In truth, each "exchange" will only feature government-regulated and approved coverage plans. The private insurance companies who offer plans in this supposed "marketplace" will receive generous federal subsidies to reduce the cost of insurance premiums for consumers. Does this sound like a conservative or market-based solution to health care reform? An exchange-in-name-only that features heavy federal regulation and extensive corporate welfare simply isn't a free market plan.
Those who drafted the law intended for each state to construct its own "exchange." Their purpose was two-fold: 1.) to create the appearance of state-based control and involvement and 2.) to reduce the burden on the federal Department of Health and Human Services. In reality, the states have very little leeway to tinker with the design or function of the "exchanges." Additionally, each state that agrees to start its own "exchange" also agrees to take on the costs of maintaining its day-to-day operations, which will cost tens of millions of dollars annually.
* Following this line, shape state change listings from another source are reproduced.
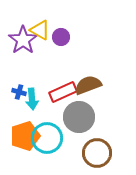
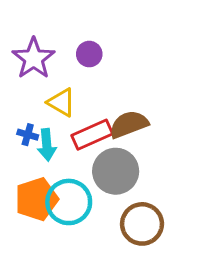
yellow triangle: (40, 30) -> (61, 102), moved

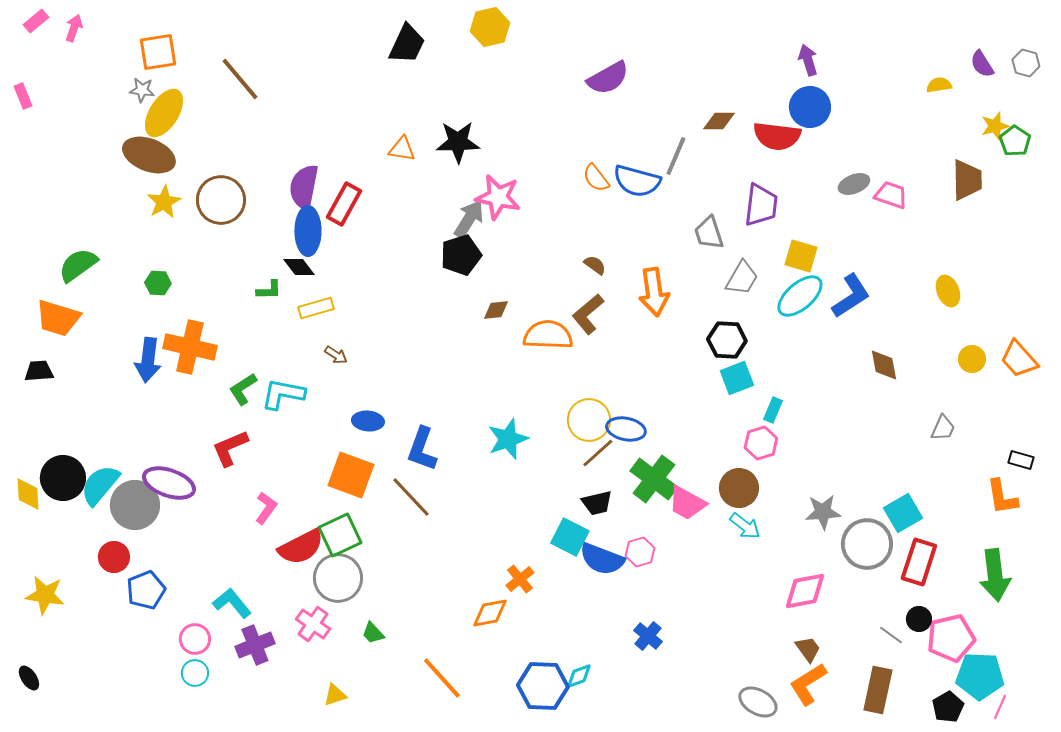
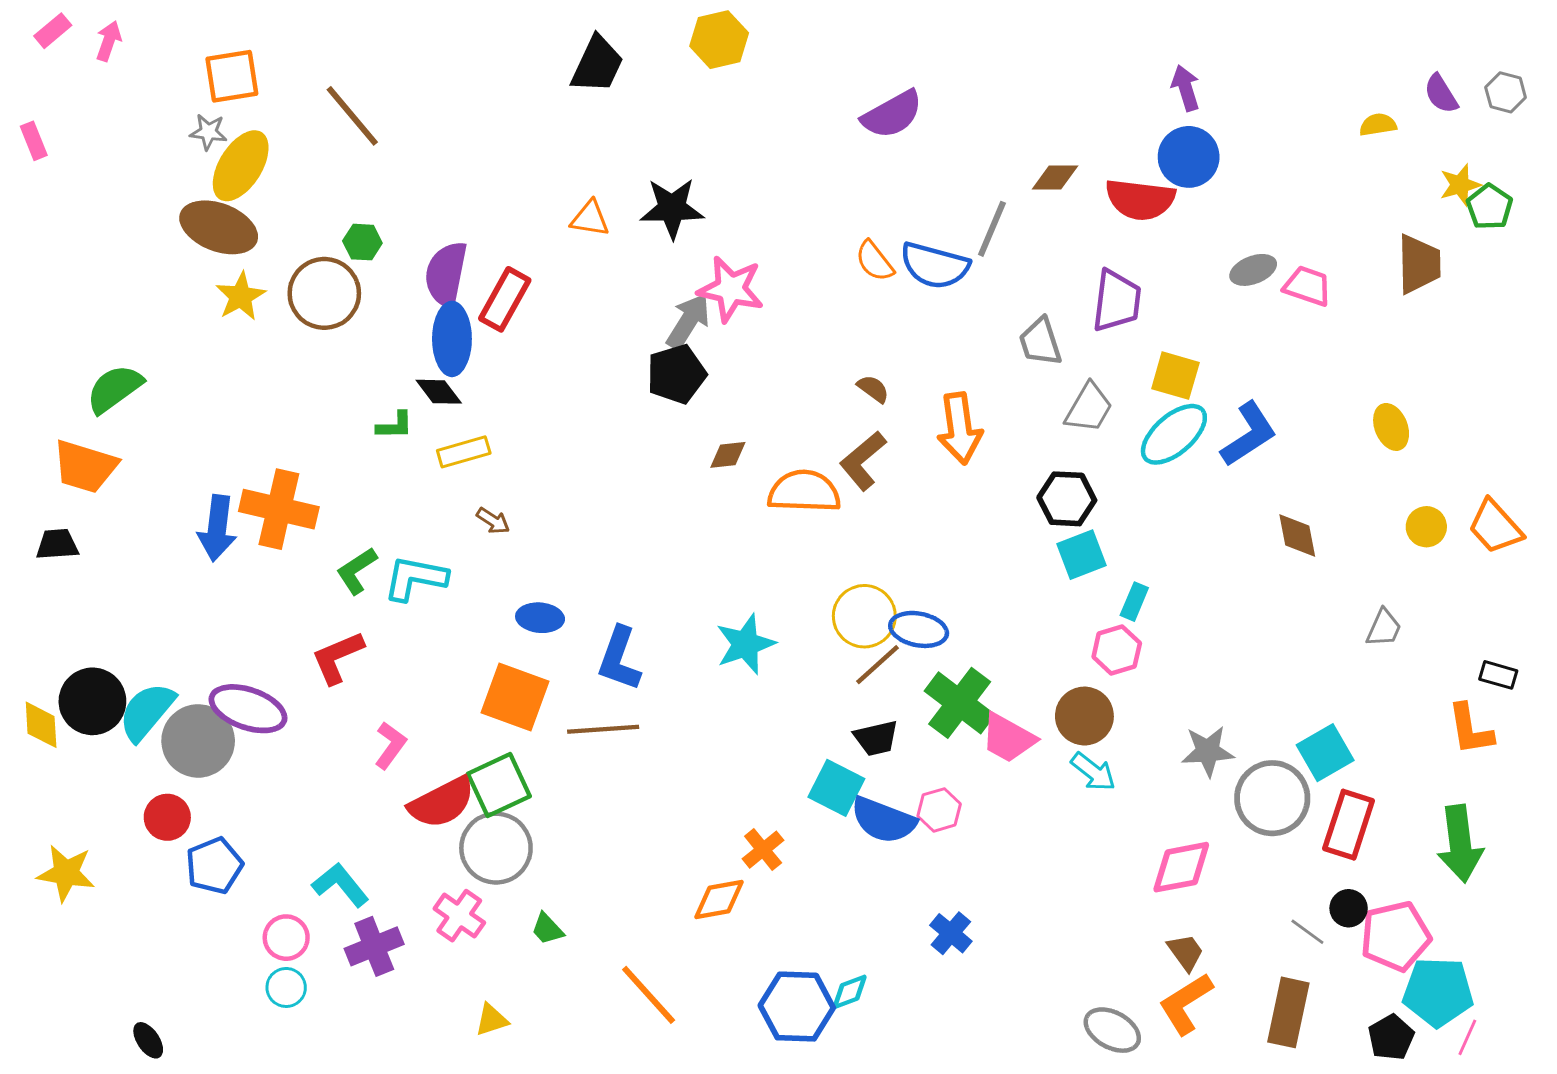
green hexagon: (158, 283) -> (362, 242), moved
brown line: (411, 497) -> (603, 729), turned -51
black ellipse: (29, 678) -> (148, 1040), moved

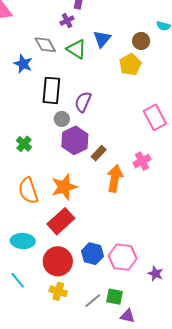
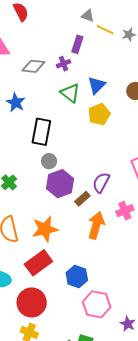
gray diamond: (45, 45) -> (33, 66), moved, turned -60
yellow pentagon: (130, 65) -> (99, 114), moved
purple semicircle: (83, 102) -> (101, 183), moved
blue hexagon: (92, 254) -> (77, 277), moved

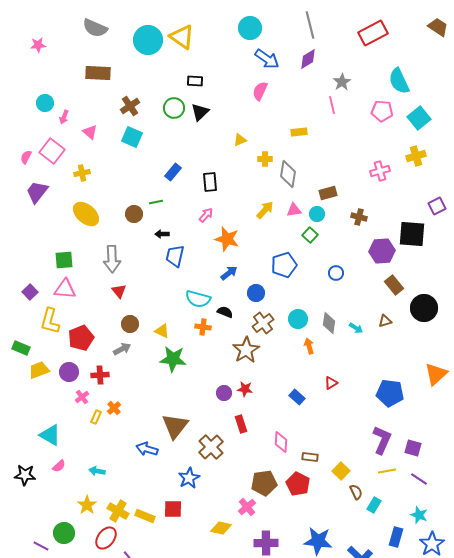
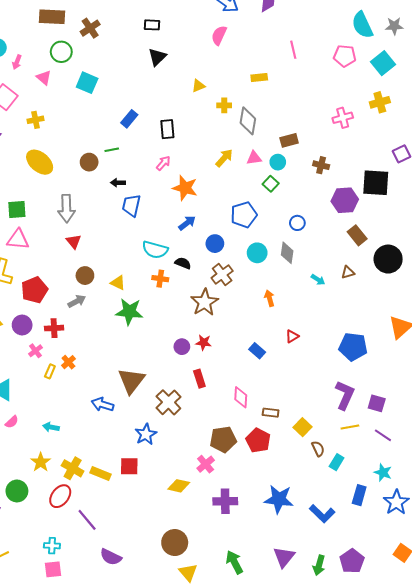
gray star: (342, 82) -> (394, 26), moved, turned 30
brown cross: (130, 106) -> (90, 28), moved
green circle: (174, 108) -> (61, 52), moved
cyan circle: (298, 319) -> (257, 253), moved
gray diamond: (329, 323) -> (287, 253), moved

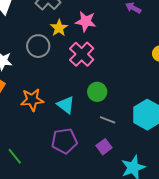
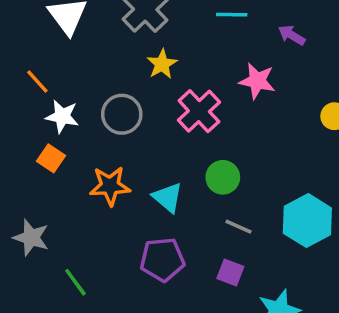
pink star: (86, 21) -> (257, 81), moved
gray circle: (38, 46) -> (122, 114), moved
purple square: (104, 147) -> (230, 273), turned -35

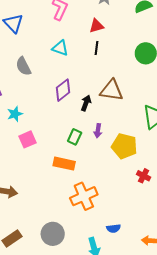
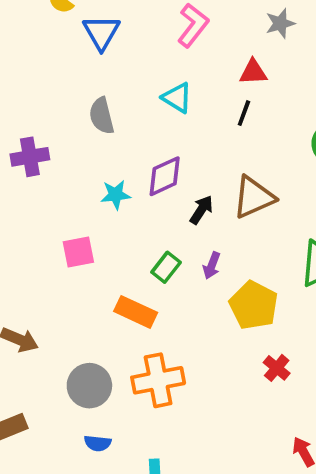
brown triangle: (112, 90) -> (254, 197), turned -45
cyan star: (15, 114) -> (116, 195), moved
blue semicircle: (114, 228) -> (98, 443), moved
gray circle: (53, 234) -> (89, 386), moved

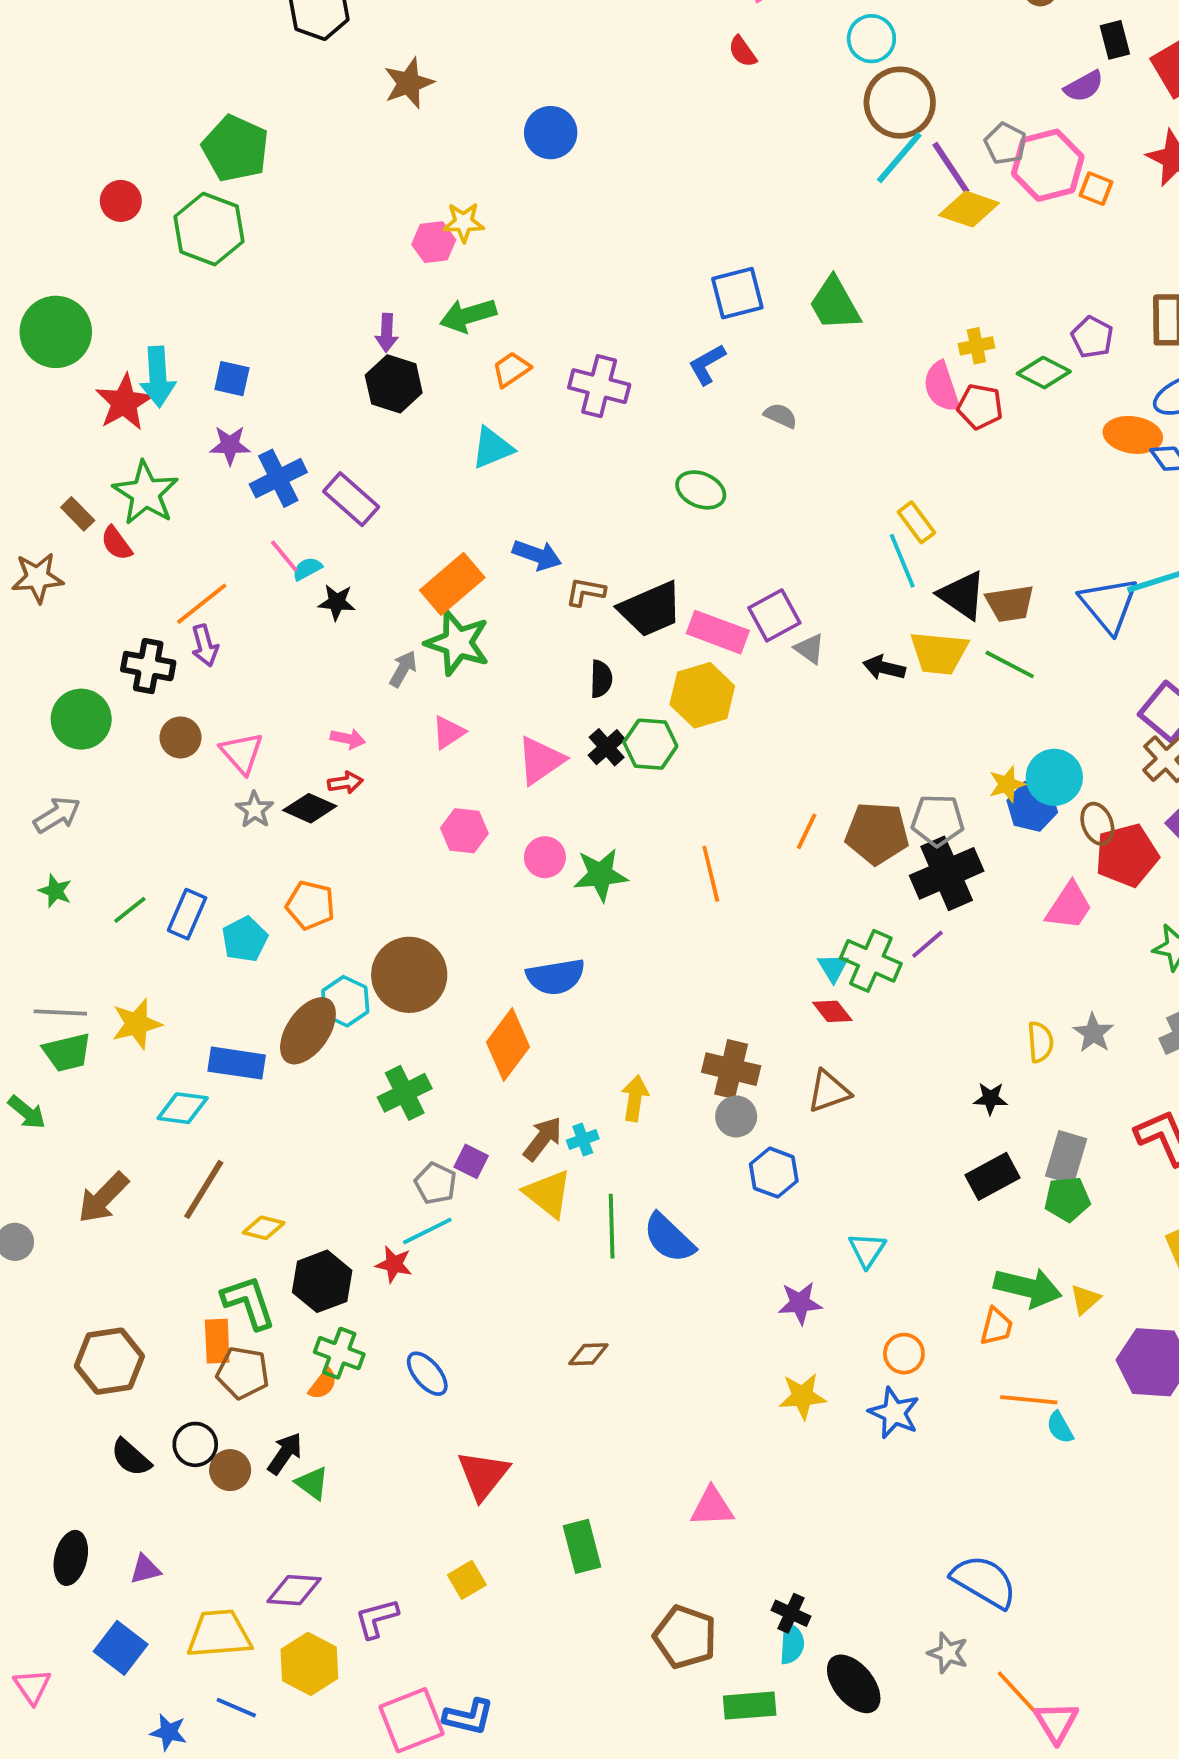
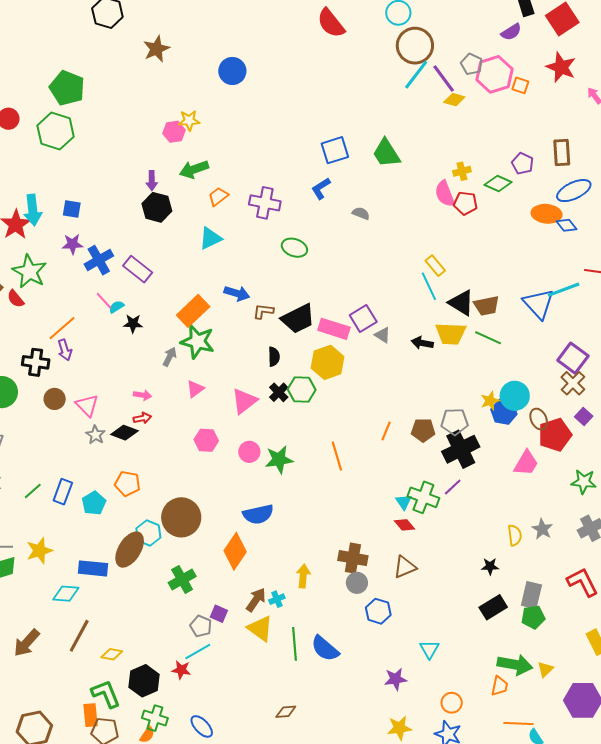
red semicircle: (742, 52) -> (331, 23), size x1.8
yellow diamond: (969, 209) -> (454, 100), size x0.7
green ellipse: (701, 490) -> (294, 248), moved
brown pentagon: (877, 833) -> (423, 430), size x0.7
The law's designers wanted the labor and expense of building and operating each "exchange" to fall on the states, not the federal government.
The concept of state involvement in these "exchanges" was always a mere facade, but it may have also been a critical mistake by ObamaCare's creators. These "exchanges" are the bedrock of ObamaCare, and they must be in place for the law to function properly. When the individual mandate goes into effect in 2014, Americans who do not receive insurance through their employer and who do not qualify for a federal program such as Medicare are meant to get it through the "exchanges."The "exchanges" are also the mechanism by which the federal government intends to disburse the subsidies to make health insurance affordable for the uninsured.
By refusing to set up an "exchange," a state places the heavy burden of getting one up and running by 2014 on the Department of Health and Human Services. How many states have joined the ObamaCare resistance? Two, three? Maybe four? No, a staggeringtwenty-six states have refused to set up their own "exchange." A majority of states have refused to collaborate with the federal government to implement the unpopular law. It is without question a stunning success for the grassroots resistance to ObamaCare.
Here's a list of states that have decided not to set one up: Alabama, Alaska, Arizona, Florida, Georgia, Indiana, Kansas, Louisiana, Maine, Michigan, Missouri, Montana, Nebraska, New Hampshire, New Jersey, North Dakota, Ohio, Oklahoma, Pennsylvania, South Carolina, South Dakota, Tennessee, Texas, Virginia, Wisconsin, and Wyoming. (A 27th state, Utah, set up an exchange that is intentionally non-compliant with federal regulations.)
Interestingly, some policy experts believe that an error made in drafting the actual text of the law may transform this state by state resistance into a mortal blow to ObamaCare. According to a strict reading of the law, the federal government cannot step in to create an "exchange" in a state that has refused to make one itself. That means no state "exchange" and no subsidies for the insurance companies, which removes the basic machinery at the heart of ObamaCare.
Without the "exchanges" or massive federal subsidies in place, the individual mandate and the guaranteed issue/community rating mandates on private insurance companies will be intolerable. The uproar caused by the crashing and burning of ObamaCare could force progressives back to the negotiating table on health care reform, providing conservatives with another chance to push for affordable, consumer-driven, patient-centered health care.
The federal bureaucracy has made it clear that they intend to overlook this mistake and to implement the "exchanges" from the federal level anyway, but the states can then sue the federal government for violating the text of the law. Once again, the fate of ObamaCare's most important provisions will end up in the hands of the judiciary. It's impossible to know how this battle will end, but the fight to resist and to repeal ObamaCare continues on.